Now I'm working on AI Governance. We're living through the most important time in human history; the very fabric of the built world around us is becoming imbued with synthetic intelligence. This simultaneously represents the greatest opportunity to accelerate human flourishing we've ever encountered, as well as the greatest peril for personal, societal, and existential risk. As CEO of The AI Responsibility Lab Public Benefit Corporation, and through my work with the IF as a Senior Research Associate, my colleagues and I accelerate the memetics, software, and global leadership community that creates a pathway towards safer, more flourishing outcomes with AI.

How has your career led to this?

While at the University of Southern California, I specialized in computational neuroscience and connectomics: the study of how the structure and connectivity of the nervous system generates animals' goal-oriented, adaptive complex survival behaviour. I had the privilege to study and work under Dr Larry Swanson, ostensibly the greatest living neuroanatomist. He promoted a systems-level approach to thinking of behaviour: as emergent of particular cybernetic architectures for which the brain is but one type. That systems-level thinking breeds an intellectual humility that makes it easier to take AI seriously as a scientist and engineer: AI systems are other types of "thinking machines", as we are too. Getting really comfortable with the interplay of computation, behaviour, and cognition opened a lot of conceptual doors for me, and led to the founding of my first startup, Dopamine Labs. Working on AI-powered behavioural engineering at scale was a tremendous chance to explore how AI impacts peoples' behaviour. But it was really when I was invited to speak at a NATO summit in 2018 that my career listed towards AI Governance and AI for Good. Speaking on the topic of "Do Humans have Free Will in the Age of AI" to military generals was an eye-opening experience; the future was arriving, and the world's most powerful organizations sought to align this exponential technology with our virtues and laws. That really was the lightbulb moment for me.
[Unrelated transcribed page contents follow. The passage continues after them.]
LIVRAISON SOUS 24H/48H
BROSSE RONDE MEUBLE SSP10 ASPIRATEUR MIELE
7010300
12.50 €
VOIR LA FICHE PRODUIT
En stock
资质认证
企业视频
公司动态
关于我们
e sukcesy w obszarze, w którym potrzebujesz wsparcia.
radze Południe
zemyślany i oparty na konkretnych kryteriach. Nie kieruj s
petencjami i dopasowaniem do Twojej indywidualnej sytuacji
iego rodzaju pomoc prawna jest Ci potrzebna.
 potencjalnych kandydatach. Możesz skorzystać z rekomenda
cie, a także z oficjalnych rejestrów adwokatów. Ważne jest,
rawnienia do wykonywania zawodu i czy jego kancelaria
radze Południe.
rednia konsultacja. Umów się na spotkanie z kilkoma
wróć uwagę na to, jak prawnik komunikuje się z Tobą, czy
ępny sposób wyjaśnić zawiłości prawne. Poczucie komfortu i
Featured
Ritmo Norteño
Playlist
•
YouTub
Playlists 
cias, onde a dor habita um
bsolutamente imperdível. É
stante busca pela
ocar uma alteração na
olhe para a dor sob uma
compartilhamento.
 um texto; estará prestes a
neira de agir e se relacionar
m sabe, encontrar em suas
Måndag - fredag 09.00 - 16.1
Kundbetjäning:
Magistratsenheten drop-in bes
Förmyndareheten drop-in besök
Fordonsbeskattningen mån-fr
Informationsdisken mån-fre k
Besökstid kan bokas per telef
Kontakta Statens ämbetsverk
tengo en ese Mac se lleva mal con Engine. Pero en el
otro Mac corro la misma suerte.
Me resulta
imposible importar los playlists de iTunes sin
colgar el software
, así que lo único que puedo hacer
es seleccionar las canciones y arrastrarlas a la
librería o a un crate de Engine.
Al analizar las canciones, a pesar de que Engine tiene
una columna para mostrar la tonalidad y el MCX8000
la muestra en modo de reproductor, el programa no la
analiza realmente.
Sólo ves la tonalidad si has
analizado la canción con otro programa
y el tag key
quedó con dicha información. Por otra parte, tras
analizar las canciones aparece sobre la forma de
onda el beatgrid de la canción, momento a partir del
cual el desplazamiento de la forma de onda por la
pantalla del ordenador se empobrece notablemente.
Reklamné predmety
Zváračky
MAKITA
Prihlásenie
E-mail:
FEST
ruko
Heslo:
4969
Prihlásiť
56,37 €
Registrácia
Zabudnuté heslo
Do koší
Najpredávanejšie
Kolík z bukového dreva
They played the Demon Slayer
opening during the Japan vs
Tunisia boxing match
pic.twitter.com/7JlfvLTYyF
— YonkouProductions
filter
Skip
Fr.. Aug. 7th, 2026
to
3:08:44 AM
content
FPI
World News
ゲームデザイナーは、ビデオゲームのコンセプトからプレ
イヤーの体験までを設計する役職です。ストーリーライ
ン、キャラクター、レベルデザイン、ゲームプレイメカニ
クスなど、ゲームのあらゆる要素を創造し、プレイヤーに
What one thing would you most want someone to learn from what you've done or are doing right now?

The most important thing anyone could know about our work is that the world we're stepping into every day is going to become increasingly alien in the next few years, really quickly. We're collectively almost completely unprepared to co-exist with thinking machines. And if that feels like a thought that's hard to think; it is. Human brains are nightmarishly bad at judging the speed or scale of accelerating change - especially if it's a singular, infrequent kind of change. That's what's happening with AI right now. And it's not really our fault that we're so bad at this; it's a 'cognitive bias': a sort of 'bug' in the code of our cognition that prevents us from thinking clearly or making good decisions. In neuroscience, we call this particular bias "Normalcy Bias". Normalcy Bias keeps us from acknowledging and acting on large, singular events that are happening that will remarkably impact our lives. It's why people don't get out of the way approaching hurricanes, it's why we're having such a hard time with the climate catastrophe, and it's happening with AI right now. It's why I think our work is so critical. If you want a glimpse of what 10 years from now will be shaped like, try and imagine what the world (the economy, law, society, entertainment, sex, nature, sports, religion, work) is shaped like when human-level synthetic intelligence is too cheap to meter.
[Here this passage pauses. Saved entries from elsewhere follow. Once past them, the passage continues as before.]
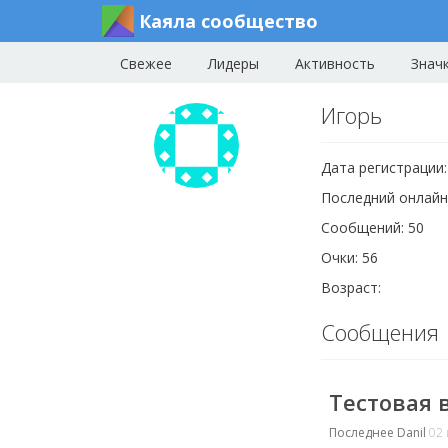
Каяла сообщество
Свежее
Лидеры
Активность
Знач
Игорь
Дата регистрации:
Последний онлайн
Сообщений: 50
Очки: 56
Возраст:
Сообщения
Тестовая 
Последнее
Danil
02 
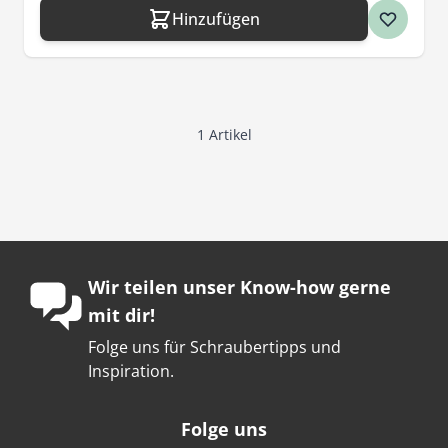
Hinzufügen
1
Artikel
Wir teilen unser Know-how gerne
mit dir!
Folge uns für Schraubertipps und
Inspiration.
Folge uns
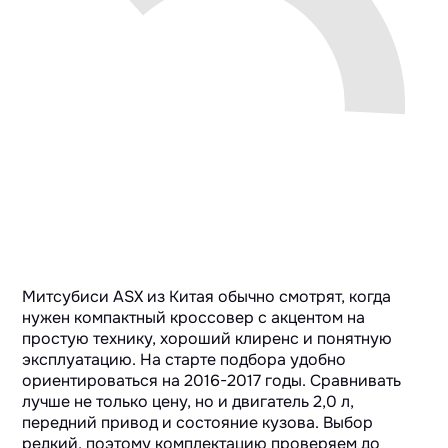
Митсубиси ASX из Китая обычно смотрят, когда
нужен компактный кроссовер с акцентом на
простую технику, хороший клиренс и понятную
эксплуатацию. На старте подбора удобно
ориентироваться на 2016-2017 годы. Сравнивать
лучше не только цену, но и двигатель 2,0 л,
передний привод и состояние кузова. Выбор
редкий, поэтому комплектацию проверяем до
What do you think of Jesus College and the Intellectual Forum?

I'm extremely impressed with Jesus College and the Intellectual Forum. After hosting our first annual Leaders in Responsible AI Summit with Dr Huppert and his team in 2023, I was blown away. The complete coherence of the stunning grounds, world-class faculty, excellent staff, and the cultural dedication to putting in the work to facilitate the most pressing conversations is exactly what we look for in a partner. Julian has collected not only brilliant thinkers, but an exceptionally compelling team that runs the IF. I'm extremely grateful to be a Senior Research Associate at the Intellectual Forum, and look forward to continuing our great work together for years to come.